Weeknotes: Llama 3, AI for Data Journalism, llm-evals and datasette-secrets
23rd April 2024
Llama 3 landed on Thursday. I ended up updating a whole bunch of different plugins to work with it, described in Options for accessing Llama 3 from the terminal using LLM.
I also wrote up the talk I gave at Stanford a few weeks ago: AI for Data Journalism: demonstrating what we can do with this stuff right now.
That talk had 12 different live demos in it, and a bunch of those were software that I hadn’t released yet when I gave the talk—so I spent quite a bit of time cleaning those up for release. The most notable of those is datasette-query-assistant, a plugin built on top of Claude 3 that takes a question in English and converts that into a SQL query. Here’s the section of that video with the demo.
I’ve also spun up two new projects which are still very much in the draft stage.
llm-evals
Ony of my biggest frustrations in working with LLMs is that I still don’t have a great way to evaluate improvements to my prompts. Did capitalizing OUTPUT IN JSON really make a difference? I don’t have a great mechanism for figuring that out.
datasette-query-assistant
really needs this: Which models are best at generating SQLite SQL? What prompts make it most likely I’ll get a SQL query that executes successfully against the schema?
llm-evals-plugin (llmevals
was taken on PyPI already) is a very early prototype of an LLM plugin that I hope to use to address this problem.
The idea is to define “evals” as YAML files, which might look something like this (format still very much in flux):
name: Simple translate
system: |
Return just a single word in the specified language
prompt: |
Apple in Spanish
checks:
- iexact: manzana
- notcontains: apple
Then, to run the eval against multiple models:
llm install llm-evals-plugin
llm evals simple-translate.yml -m gpt-4-turbo -m gpt-3.5-turbo
Which currently outputs this:
('gpt-4-turbo-preview', [True, True])
('gpt-3.5-turbo', [True, True])
Those checks:
are provided by a plugin hook, with the aim of having plugins that add new checks like sqlite_execute: [["1", "Apple"]]
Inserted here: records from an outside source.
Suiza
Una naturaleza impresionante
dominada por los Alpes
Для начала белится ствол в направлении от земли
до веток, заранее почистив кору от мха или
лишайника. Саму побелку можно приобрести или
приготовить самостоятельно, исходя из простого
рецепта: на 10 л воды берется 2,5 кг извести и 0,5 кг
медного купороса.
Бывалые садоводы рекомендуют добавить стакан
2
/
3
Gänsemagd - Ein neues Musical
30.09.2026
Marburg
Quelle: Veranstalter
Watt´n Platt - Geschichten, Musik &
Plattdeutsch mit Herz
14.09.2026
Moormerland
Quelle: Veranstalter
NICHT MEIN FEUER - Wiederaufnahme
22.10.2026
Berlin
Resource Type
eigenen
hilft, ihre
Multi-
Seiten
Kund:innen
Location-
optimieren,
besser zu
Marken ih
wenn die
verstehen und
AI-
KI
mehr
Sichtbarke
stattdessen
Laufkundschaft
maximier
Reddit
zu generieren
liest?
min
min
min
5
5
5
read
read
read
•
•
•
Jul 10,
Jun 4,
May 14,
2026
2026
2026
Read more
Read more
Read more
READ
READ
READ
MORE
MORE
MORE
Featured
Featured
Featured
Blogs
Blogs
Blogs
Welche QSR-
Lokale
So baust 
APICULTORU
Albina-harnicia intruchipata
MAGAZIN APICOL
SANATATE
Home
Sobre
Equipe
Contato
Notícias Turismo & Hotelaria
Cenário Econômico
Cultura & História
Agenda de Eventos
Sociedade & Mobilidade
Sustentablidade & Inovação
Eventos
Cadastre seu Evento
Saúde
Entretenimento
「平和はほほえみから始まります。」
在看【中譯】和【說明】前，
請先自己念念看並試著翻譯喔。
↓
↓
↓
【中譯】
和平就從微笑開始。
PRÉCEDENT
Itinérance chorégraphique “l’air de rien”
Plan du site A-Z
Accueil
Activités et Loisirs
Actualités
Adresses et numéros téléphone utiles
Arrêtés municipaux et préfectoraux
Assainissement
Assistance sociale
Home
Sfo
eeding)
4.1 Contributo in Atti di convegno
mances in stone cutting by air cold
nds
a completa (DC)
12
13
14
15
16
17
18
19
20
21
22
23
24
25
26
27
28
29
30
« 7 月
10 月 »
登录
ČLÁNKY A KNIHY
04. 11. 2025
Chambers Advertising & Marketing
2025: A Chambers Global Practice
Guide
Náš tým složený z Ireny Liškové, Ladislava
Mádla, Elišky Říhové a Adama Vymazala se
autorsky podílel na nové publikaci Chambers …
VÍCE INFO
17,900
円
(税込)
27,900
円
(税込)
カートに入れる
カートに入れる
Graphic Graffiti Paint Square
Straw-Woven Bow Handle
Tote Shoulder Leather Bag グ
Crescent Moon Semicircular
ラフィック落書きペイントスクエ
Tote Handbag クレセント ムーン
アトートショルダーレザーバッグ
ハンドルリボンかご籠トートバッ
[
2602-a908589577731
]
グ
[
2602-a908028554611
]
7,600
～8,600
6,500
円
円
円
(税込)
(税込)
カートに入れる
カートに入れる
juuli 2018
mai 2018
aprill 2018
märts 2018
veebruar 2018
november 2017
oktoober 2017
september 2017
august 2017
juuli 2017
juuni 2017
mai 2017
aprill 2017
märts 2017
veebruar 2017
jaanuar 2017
that run SQL queries returned by the model and assert against the results—or even checks like js: response_text == 'manzana'
that evaluate using a programming language (in that case using quickjs to run code in a sandbox).
This is still a rough sketch of how the tool will work. The big missing feature at the moment is parameterization: I want to be able to try out different prompt/system prompt combinations and run a whole bunch of additional examples that are defined in a CSV or JSON or YAML file.
I also want to record the results of those runs to a SQLite database, and also make it easy to dump those results out in a format that’s suitable for storing in a GitHub repository in order to track differences to the results over time.
This is a very early idea. I may find a good existing solution and use that instead, but for the moment I’m enjoying using running code as a way to explore a new problem space.
datasette-secrets
datasette-secrets is another draft project, this time a Datasette plugin.
I’m increasingly finding a need for Datasette plugins to access secrets—things like API keys. datasette-extract and datasette-enrichments-gpt both need an OpenAI API key, datasette-enrichments-opencage needs OpenCage Geocoder and datasette-query-assistant needs a key for Anthropic’s Claude.
Currently those keys are set using environment variables, but for both Datasette Cloud and Datasette Desktop I’d like users to be able to bring their own keys, without messing around with their environment.
datasette-secrets
adds a UI for entering registered secrets, available to administrator level users with the manage-secrets
permission. Those secrets are stored encrypted in the SQLite database, using symmetric encryption powered by the Python cryptography library.
The goal of the encryption is to ensure that if someone somehow obtains the SQLite database itself they won’t be able to access the secrets contained within, unless they also have access to the encryption key which is stored separately.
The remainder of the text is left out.